Simon Schembri dealt with the concert challenges with his usual aplomb.Simon Schembri dealt with the concert challenges with his usual aplomb.

Concert
Simon Schembri and Baroque Ensemble de Toulouse
All Souls Church, Valletta

The French presence during the second edition of the Valletta International Baroque Festival has been a very strong one. And very good too, one may add.

The last ‘French’ connection for this edition was the concert presented by guitarist Simon Schembri who is Maltese but who has been living in France for many years now. He was here performing with, and directing, the Baroque Ensemble de Toulouse.

The concert began with Boccherini’s Quintet No. 4 in G Major for guitar and strings. This arrangement allowed the guitar to make its voice heard by keeping the strings in a rather subdued accompanying role, or else exchanging motifs in a kind of polite and low-key conversation.

The main contrasting voice was heard in the closing allegro

This is not to say that some passages were quite powerful at times and, for all concerned, there was also a charming Spanish tinge to the music, especially in the concluding fandango in which the cellist clicked away with a pair of castanets.

The concert proceeded with Alessandro Marcello’s Concerto in D minor (arr. Alexandre Lagoya from an original for harpsichord). This concerto is also very well known for a famous arrangement for oboe soon after it was composed and, particularly, for its sublimely beautiful adagio.

From this point onwards, the performance featured guitar solo and the whole ensemble with Schembri as soloist/director.

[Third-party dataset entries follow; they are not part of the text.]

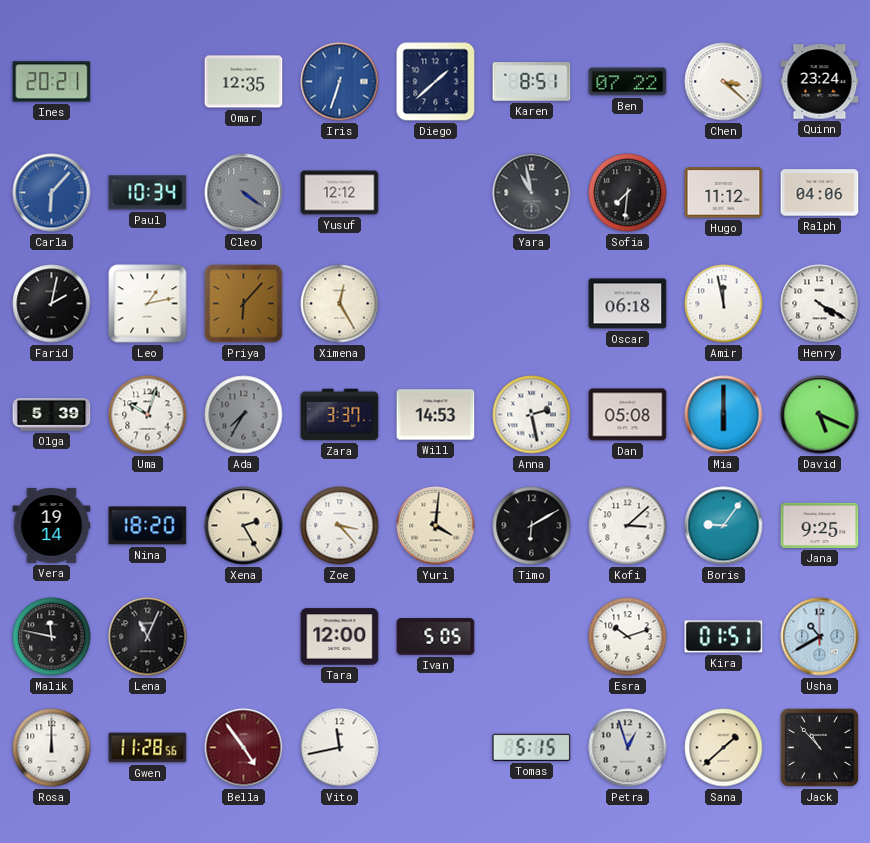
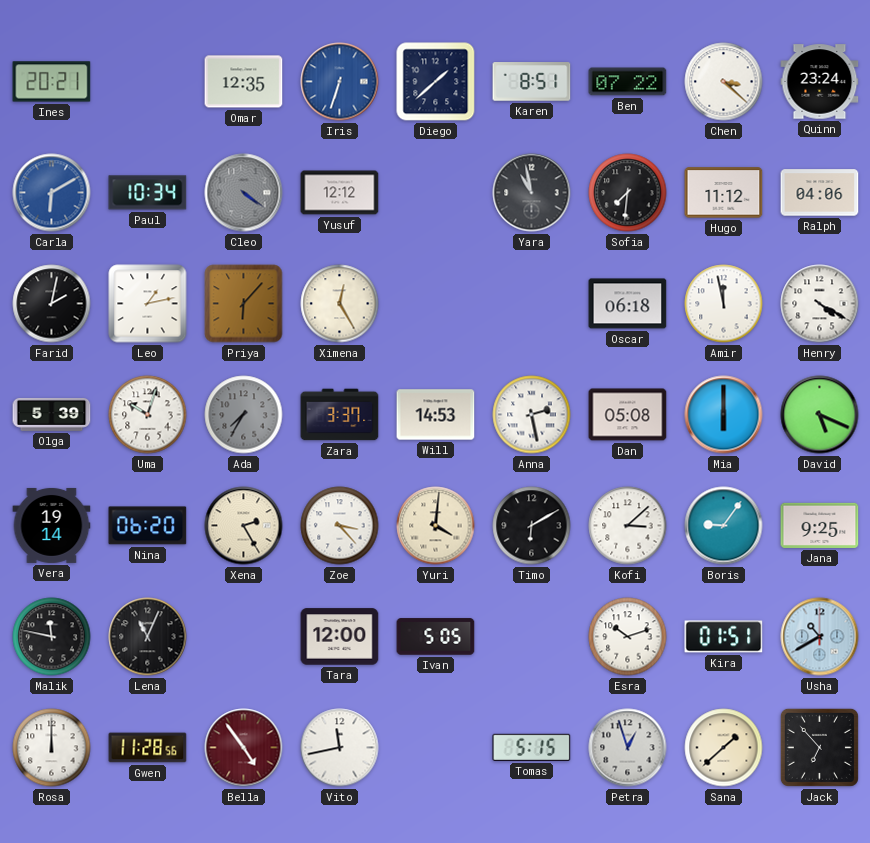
Carla: 6:07 -> 6:10
Nina: 18:20 -> 06:20
Jack: 10:53 -> 6:53
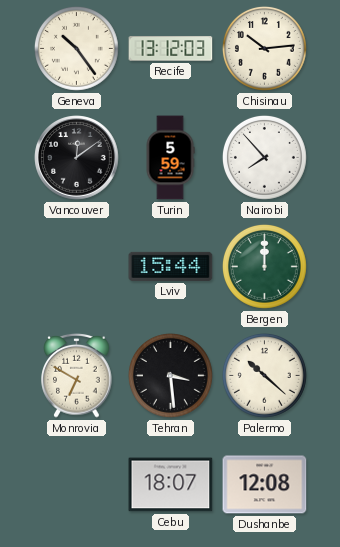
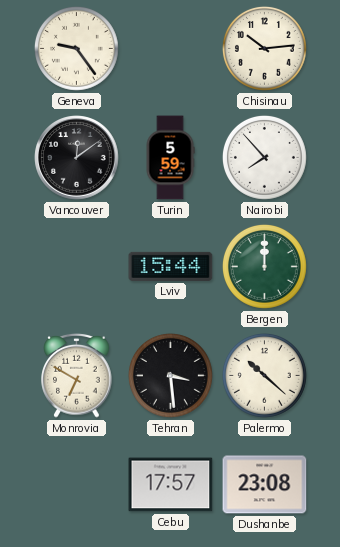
Geneva: 10:24 -> 9:24
Recife: 13:12 -> none
Cebu: 18:07 -> 17:57
Dushanbe: 12:08 -> 23:08
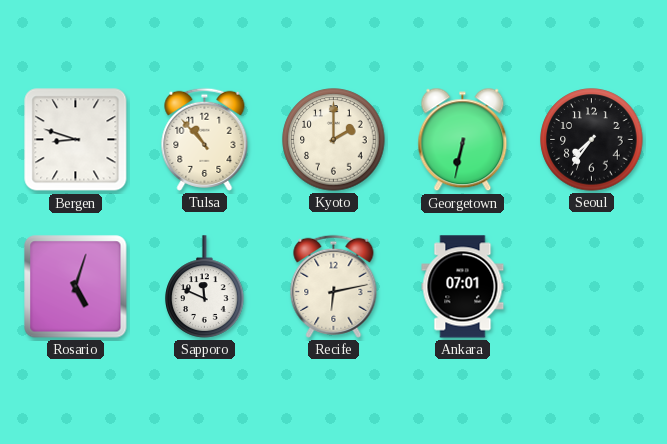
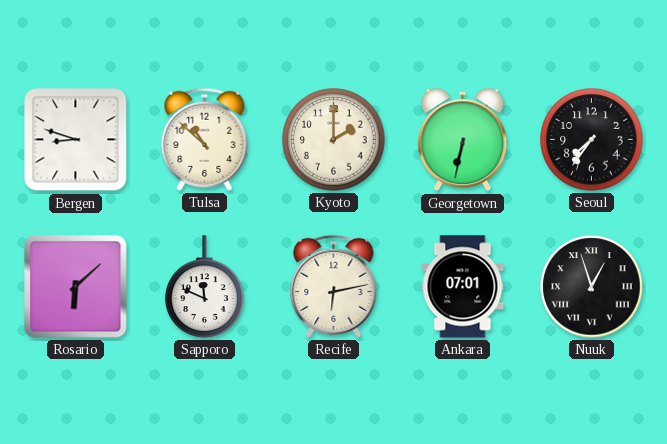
Tulsa: 10:53 -> 10:52
Rosario: 5:03 -> 6:08
Nuuk: none -> 12:57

This partnership worked very well in the interpretation, not only of this lovely work but for the rest of the concert, the first half of which ended with a fine rendering of Handel’s Concerto in A Major. This was in an arrangement by Carlos Barbosa-Lima from the original in B flat Major for harp.

The second half of the concert, dedicated to three works by Vivaldi, began with my personal favourite of them all, the Concerto in D Major arranged by Lagoya of the original for lute. This has what is perhaps one of the most gorgeous slow movements (a largo) in baroque music, the nature of which is molto cantabile, even if not precisely indicated as such.

It contrasts very well with the much more energetic outer movements which came across with full zest, crisp precision and technical finish.

The Concerto in A Major, arranged by Emilio Pujol from a trio Sonata for Violin, Lute and Continuo is of a completely different character, the main trait of which is a kind of subdued serenity which dominates the first two movements, the opening allegro non molto quasi andante. Hence the opening was hardly in the usual exuberant way Vivaldi begins his concertos.

The larghetto was even softer and the main contrasting voice was heard in the closing allegro.

The concert concluded with Concerto in C Major arranged by Fernand Obradous from an original for mandolin. Indeed, the arrangement is such that it is very easy to somehow perceive the shadow of that instrument. The work, like its predecessors, lends itself very well to an arrangement for guitar and the technical challenges for the soloist were deftly dealt with the usual aplomb one expects of Schembri.